───── DATA SECTION
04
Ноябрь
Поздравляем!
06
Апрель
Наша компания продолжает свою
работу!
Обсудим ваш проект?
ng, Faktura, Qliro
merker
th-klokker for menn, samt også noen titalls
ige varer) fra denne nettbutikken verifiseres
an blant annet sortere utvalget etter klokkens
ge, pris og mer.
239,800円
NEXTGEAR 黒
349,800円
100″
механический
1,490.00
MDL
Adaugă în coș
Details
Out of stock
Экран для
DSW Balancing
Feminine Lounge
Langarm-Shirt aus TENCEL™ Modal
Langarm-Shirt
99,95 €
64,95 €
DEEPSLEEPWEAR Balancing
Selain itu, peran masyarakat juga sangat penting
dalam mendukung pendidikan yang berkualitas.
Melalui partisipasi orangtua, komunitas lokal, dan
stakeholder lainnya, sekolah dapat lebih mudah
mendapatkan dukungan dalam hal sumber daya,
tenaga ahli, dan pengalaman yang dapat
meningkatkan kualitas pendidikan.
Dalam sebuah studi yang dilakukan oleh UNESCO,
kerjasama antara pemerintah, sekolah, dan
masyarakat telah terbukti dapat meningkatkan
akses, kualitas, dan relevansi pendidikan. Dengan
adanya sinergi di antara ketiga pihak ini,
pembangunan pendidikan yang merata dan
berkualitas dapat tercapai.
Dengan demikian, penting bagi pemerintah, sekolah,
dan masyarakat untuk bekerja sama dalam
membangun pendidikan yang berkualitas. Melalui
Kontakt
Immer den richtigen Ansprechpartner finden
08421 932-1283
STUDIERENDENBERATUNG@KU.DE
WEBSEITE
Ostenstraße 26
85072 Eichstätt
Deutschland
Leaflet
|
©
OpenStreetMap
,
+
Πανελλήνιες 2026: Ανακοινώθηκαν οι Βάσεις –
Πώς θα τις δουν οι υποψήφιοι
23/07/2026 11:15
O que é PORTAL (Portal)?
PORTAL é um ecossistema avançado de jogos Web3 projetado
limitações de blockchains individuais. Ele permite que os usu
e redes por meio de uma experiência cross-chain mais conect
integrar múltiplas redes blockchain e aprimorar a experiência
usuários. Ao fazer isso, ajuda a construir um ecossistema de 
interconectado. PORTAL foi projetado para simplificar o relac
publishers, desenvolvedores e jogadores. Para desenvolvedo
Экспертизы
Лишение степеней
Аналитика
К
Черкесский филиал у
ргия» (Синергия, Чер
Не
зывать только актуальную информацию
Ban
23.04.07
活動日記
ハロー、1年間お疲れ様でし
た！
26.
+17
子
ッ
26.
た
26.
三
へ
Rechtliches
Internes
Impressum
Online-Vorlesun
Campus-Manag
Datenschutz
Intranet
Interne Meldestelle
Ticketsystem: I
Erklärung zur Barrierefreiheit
──────────
• _WHAT YOU NEED TO DO_
Set down the entries again, exactly as they stand above.

• _PROBLEM SOLUTION_
04
Ноябрь
Поздравляем!
06
Апрель
Наша компания продолжает свою
работу!
Обсудим ваш проект?
ng, Faktura, Qliro
merker
th-klokker for menn, samt også noen titalls
ige varer) fra denne nettbutikken verifiseres
an blant annet sortere utvalget etter klokkens
ge, pris og mer.
239,800円
NEXTGEAR 黒
349,800円
100″
механический
1,490.00
MDL
Adaugă în coș
Details
Out of stock
Экран для
DSW Balancing
Feminine Lounge
Langarm-Shirt aus TENCEL™ Modal
Langarm-Shirt
99,95 €
64,95 €
DEEPSLEEPWEAR Balancing
Selain itu, peran masyarakat juga sangat penting
dalam mendukung pendidikan yang berkualitas.
Melalui partisipasi orangtua, komunitas lokal, dan
stakeholder lainnya, sekolah dapat lebih mudah
mendapatkan dukungan dalam hal sumber daya,
tenaga ahli, dan pengalaman yang dapat
meningkatkan kualitas pendidikan.
Dalam sebuah studi yang dilakukan oleh UNESCO,
kerjasama antara pemerintah, sekolah, dan
masyarakat telah terbukti dapat meningkatkan
akses, kualitas, dan relevansi pendidikan. Dengan
adanya sinergi di antara ketiga pihak ini,
pembangunan pendidikan yang merata dan
berkualitas dapat tercapai.
Dengan demikian, penting bagi pemerintah, sekolah,
dan masyarakat untuk bekerja sama dalam
membangun pendidikan yang berkualitas. Melalui
Kontakt
Immer den richtigen Ansprechpartner finden
08421 932-1283
STUDIERENDENBERATUNG@KU.DE
WEBSEITE
Ostenstraße 26
85072 Eichstätt
Deutschland
Leaflet
|
©
OpenStreetMap
,
+
Πανελλήνιες 2026: Ανακοινώθηκαν οι Βάσεις –
Πώς θα τις δουν οι υποψήφιοι
23/07/2026 11:15
O que é PORTAL (Portal)?
PORTAL é um ecossistema avançado de jogos Web3 projetado
limitações de blockchains individuais. Ele permite que os usu
e redes por meio de uma experiência cross-chain mais conect
integrar múltiplas redes blockchain e aprimorar a experiência
usuários. Ao fazer isso, ajuda a construir um ecossistema de 
interconectado. PORTAL foi projetado para simplificar o relac
publishers, desenvolvedores e jogadores. Para desenvolvedo
Экспертизы
Лишение степеней
Аналитика
К
Черкесский филиал у
ргия» (Синергия, Чер
Не
зывать только актуальную информацию
Ban
23.04.07
活動日記
ハロー、1年間お疲れ様でし
た！
26.
+17
子
ッ
26.
た
26.
三
へ
Rechtliches
Internes
Impressum
Online-Vorlesun
Campus-Manag
Datenschutz
Intranet
Interne Meldestelle
Ticketsystem: I
Erklärung zur Barrierefreiheit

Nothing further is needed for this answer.